In the hippocampal area that is responsible for the memory of rats with AD, citicoline has been confirmed to prevent neuronal degeneration. In mild ischemic brain disease, citicoline protects neurons. It is also effective for glaucoma and amblyopia. When taken with an acetylcholinesterase inhibitor, the brain function is improved compared to the administration of the acetylcholinesterase inhibitor alone. This is an Italian study of 448 AD patients over 65 years old.
<Reference Link>: The Citicholinage Study: Citicoline Plus Cholinesterase Inhibitors in Aged Patients Affected with Alzheimer ‘s Disease Study
(https://www.ncbi.nlm.nih.gov/pubmed/28035929)
Therefore, it is recommended to take it with huperzine A which has the acetylcholinesterase inhibitory effect. Citicoline is a very safe substance and there is no problem up to 2000mg a day.
Vitamin B12
Most nerves are covered with sheath-like lipid called myelin. It acts as an insulator and speeds up the electrical impulses that travel through the nerve fibers. B12 is needed to make that myelin sheath. B12 is also required for the production of the neurotransmitter acetylcholine. In other words, B12 is a very important vitamin for the normal functioning of nerves. As shown in the figure, it has a very complex structure centered on cobalt.
<Reference Link>: Vitamin B12 offers neuronal cell protection by inhibiting Aβ-42 amyloid fibrillation
(https://www.sciencedirect.com/science/article/pii/S0141813017305457#!)
And if vitamin B12 is deficient, too much homocysteine is produced. Homocysteine is a “bad” or “toxic” amino acid biosynthesized from methionine. If the level of homocysteine in the blood is high, it causes various problems — dementia, coronary artery diseases, osteoporosis, NAFLD (Nonalcoholic Fatty Liver Disease), and so on.
<Reference Link>: Plasma Homocysteine as a Risk Factor for Dementia and Alzheimer’s Disease
(https://www.nejm.org/doi/full/10.1056/nejmoa011613)
Vitamin B12, vitamin B6, and folate are essential to reduce homocysteine.
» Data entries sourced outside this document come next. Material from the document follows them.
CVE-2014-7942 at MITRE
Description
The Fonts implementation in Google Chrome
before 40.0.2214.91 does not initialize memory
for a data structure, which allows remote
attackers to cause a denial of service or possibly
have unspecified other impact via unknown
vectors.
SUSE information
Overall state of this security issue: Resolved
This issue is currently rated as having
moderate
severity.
Usually, two types of supplements of vitamin B12 are sold in vitamin shops, 1000μg or 5000μg tablets. 5000μg is necessary. Vegetarians often lack this vitamin.
B Vitamins
Acetylcholine is a very important neurotransmitter in both the peripheral and central nerves. In AD, this important acetylcholine is reduced, which is one of the causes of dementia. Acetylcholine is synthesized from acetyl-CoA that is a kind of vitamin B choline. Since acetylcholine is broken down by acetylcholine degrading enzyme, the decrease of acetylcholine can be stopped by inhibiting it, and donepezil hydrochloride (trade name: Aricept) was developed. It can be supplemented with choline, which is a biosynthetic material, by increasing the original amount of acetylcholine.
Vitamin B1 also helps acetylcholine synthesis. Nicotinamide, a type of vitamin B3, helps to improve AD. This vitamin B does not block the accumulation of amyloid β (Aβ) but reduces the abnormal accumulation of tau protein.
<Reference Link>: Nicotinamide Restores Cognition in Alzheimer’s Disease Transgenic Mice via a Mechanism Involving Sirtuin Inhibition and Selective Reduction of Thr231-Phosphotau
(https://www.ncbi.nlm.nih.gov/pubmed/18987186)
Tau protein is necessary for the stabilization of microtubules that work mainly when cells divide. If this protein is abnormally phosphorylated, it results in neurofibrillary degeneration, which in turn causes AD, (Tau hypothesis). Recently, researchers have focused more on Tau hypothesis than the accumulation of amyloid β, (Amyloid Hypothesis). Usually, vitamin B group supplements contain a series of vitamin B, such as vitamins B1, B2, B3, B5, B6, B12, folic acid, biotin, choline, and inositol.